To use 16bit precision in Pytorch, install NVIDIA's apex library and make these changes to your model.

# enable 16-bit on the model and the optimizer

Model, optimizers = amp.initialize (model, optimizers, opt_level='O2')

# when doing .backward, let amp do it so it can scale the loss

With amp.scale_loss (loss, optimizer) as scaled_loss:

Scaled_loss.backward ()

The amp package will take care of most things. If the gradient explodes or tends to zero, it even scales the loss.

In lightning, enabling 16bit does not need to modify anything in the model, nor do you need to do what I wrote above. Just set Trainer (precision=16).

Trainer = Trainer (amp_level='O2', use_amp=False)

Trainer.fit (model)

8. Move to multiple GPUs

Now, things are getting very interesting. There are three (maybe more?) Methods to conduct multi-GPU training.

Sub-batch training

A) copy the model into each GPU, B) give each GPU a portion of the batch

The first method is called "sub-batch training". This strategy copies the model to each GPU, and each GPU gets a portion of the batch.

# copy model on each GPU and give a fourth of the batch to each

Model = DataParallel (model, devices= [0,1,2,3])

# out has 4 outputs (one for each gpu)

Out = model (x.cuda (0))

In lightning, you just need to increase the number of GPUs and tell trainer that you don't have to do anything else.

# ask lightning to use 4 GPUs for training

Trainer = Trainer (gpus= [0,1,2,3])

Trainer.fit (model)

Model distribution training

Put different parts of the model on different GPU, and the batch moves sequentially

Sometimes your model may be too big to be completely in memory. For example, a sequence-to-sequence model with encoders and decoders may take up 20GB RAM when generating output. In this case, we want to put the encoder and decoder on a separate GPU.

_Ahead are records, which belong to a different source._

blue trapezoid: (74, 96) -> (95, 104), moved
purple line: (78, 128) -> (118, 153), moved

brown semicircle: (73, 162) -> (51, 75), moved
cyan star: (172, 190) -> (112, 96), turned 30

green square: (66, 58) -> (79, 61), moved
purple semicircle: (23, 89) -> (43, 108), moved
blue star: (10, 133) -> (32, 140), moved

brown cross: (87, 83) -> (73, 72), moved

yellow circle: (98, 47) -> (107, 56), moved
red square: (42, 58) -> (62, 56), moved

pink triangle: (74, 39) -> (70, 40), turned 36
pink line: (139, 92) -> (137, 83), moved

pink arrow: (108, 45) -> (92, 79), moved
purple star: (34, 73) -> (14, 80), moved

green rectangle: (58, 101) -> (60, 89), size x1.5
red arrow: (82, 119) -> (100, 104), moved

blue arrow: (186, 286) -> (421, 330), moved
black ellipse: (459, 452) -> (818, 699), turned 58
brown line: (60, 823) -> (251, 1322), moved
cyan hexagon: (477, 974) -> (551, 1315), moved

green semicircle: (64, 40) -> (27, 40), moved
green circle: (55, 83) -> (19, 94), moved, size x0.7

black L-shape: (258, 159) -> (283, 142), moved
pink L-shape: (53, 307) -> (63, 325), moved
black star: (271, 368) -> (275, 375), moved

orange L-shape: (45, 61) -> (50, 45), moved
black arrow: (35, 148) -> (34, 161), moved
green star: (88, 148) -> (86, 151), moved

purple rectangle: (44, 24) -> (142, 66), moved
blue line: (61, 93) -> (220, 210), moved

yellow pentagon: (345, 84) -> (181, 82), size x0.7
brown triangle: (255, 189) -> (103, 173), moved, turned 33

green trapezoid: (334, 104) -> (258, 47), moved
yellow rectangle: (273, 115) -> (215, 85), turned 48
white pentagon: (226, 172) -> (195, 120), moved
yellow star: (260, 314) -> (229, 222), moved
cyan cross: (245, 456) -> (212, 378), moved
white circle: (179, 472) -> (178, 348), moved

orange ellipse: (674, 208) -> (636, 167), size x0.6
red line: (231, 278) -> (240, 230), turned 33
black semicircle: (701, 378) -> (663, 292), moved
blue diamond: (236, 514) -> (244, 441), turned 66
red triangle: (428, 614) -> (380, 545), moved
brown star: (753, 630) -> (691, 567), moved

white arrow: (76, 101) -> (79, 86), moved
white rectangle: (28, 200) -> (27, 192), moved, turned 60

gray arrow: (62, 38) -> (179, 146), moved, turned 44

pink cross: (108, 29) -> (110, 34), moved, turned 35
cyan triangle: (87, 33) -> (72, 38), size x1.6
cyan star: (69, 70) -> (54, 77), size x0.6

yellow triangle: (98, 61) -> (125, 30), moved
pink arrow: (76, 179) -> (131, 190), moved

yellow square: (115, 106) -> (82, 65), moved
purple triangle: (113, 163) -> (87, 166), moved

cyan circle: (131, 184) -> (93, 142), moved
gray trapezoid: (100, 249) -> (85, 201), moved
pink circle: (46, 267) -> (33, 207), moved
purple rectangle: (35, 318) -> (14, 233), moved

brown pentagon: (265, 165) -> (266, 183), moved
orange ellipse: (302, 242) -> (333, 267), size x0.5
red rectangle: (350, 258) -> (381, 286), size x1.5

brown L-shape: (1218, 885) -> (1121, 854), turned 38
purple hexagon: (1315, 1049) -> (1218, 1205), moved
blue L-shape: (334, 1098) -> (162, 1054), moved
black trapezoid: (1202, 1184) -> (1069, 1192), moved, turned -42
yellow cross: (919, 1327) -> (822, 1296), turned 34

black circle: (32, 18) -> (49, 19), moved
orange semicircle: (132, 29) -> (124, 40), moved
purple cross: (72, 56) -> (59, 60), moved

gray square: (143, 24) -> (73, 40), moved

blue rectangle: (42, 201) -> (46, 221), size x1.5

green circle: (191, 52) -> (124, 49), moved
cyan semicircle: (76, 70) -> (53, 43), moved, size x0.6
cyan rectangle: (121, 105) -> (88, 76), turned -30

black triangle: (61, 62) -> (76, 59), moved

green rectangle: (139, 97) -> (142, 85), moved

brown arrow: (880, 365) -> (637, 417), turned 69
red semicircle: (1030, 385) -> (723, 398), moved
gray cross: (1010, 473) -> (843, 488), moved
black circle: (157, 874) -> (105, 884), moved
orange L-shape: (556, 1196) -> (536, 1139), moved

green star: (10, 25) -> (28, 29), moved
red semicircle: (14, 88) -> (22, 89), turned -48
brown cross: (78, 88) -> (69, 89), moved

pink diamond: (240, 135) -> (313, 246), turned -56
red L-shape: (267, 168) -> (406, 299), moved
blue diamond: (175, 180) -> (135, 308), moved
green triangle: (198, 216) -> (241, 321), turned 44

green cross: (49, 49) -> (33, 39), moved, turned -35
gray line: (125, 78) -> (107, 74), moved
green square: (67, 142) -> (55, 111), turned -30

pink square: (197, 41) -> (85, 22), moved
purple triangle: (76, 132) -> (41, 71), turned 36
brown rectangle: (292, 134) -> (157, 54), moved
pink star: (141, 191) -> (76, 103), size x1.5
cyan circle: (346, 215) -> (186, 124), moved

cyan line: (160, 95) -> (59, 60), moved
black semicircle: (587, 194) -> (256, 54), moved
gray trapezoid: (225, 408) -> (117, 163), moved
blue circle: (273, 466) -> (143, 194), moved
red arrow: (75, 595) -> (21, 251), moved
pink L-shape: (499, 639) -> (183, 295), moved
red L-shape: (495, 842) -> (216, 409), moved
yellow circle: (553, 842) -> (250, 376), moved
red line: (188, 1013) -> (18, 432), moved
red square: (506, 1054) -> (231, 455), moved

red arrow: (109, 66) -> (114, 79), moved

# each model is sooo big we can't fit both in memory

Encoder_rnn.cuda (0)

Decoder_rnn.cuda (1)

# run input through encoder on GPU 0

Encoder_out = encoder_rnn (x.cuda (0))

# run output through decoder on the next GPU

Out = decoder_rnn (encoder_out.cuda (1))

# normally we want to bring all outputs back to GPU 0

Out = out.cuda (0)

For this type of training, you don't need to specify any GPU in Lightning, you should put the modules in LightningModule on the correct GPU.

Class MyModule (LightningModule):

Def _ _ init__ ():

Self.encoder = RNN (...)

Self.decoder = RNN (...)

Def forward (x):

# models won't be moved after the first forward because

# they are already on the correct GPUs

Self.encoder.cuda (0)

Self.decoder.cuda (1)

Out = self.encoder (x)

Out = self.decoder (out.cuda (1))

# don't pass GPUs to trainer

Model = MyModule ()

Trainer = Trainer ()

Trainer.fit (model)

Mixture of the two

In the above case, the encoder and decoder can still benefit from the parallelization operation.

# change these lines

Self.encoder = RNN (...)

Self.decoder = RNN (...)

# to these

# now each RNN is based on a different gpu set

Self.encoder = DataParallel (self.encoder, devices= [0,1,2,3])

Self.decoder = DataParallel (self.encoder, devices= [4,5,6,7])

# in forward...

Out = self.encoder (x.cuda (0))

# notice inputs on first gpu in device

Sout = self.decoder (out.cuda (4)) #

Welcome to subscribe "Shulou Technology Information " to get latest news, interesting things and hot topics in the IT industry, and controls the hottest and latest Internet news, technology news and IT industry trends.

*The comments in the above article only represent the author's personal views and do not represent the views and positions of this website. If you have more insights, please feel free to contribute and share.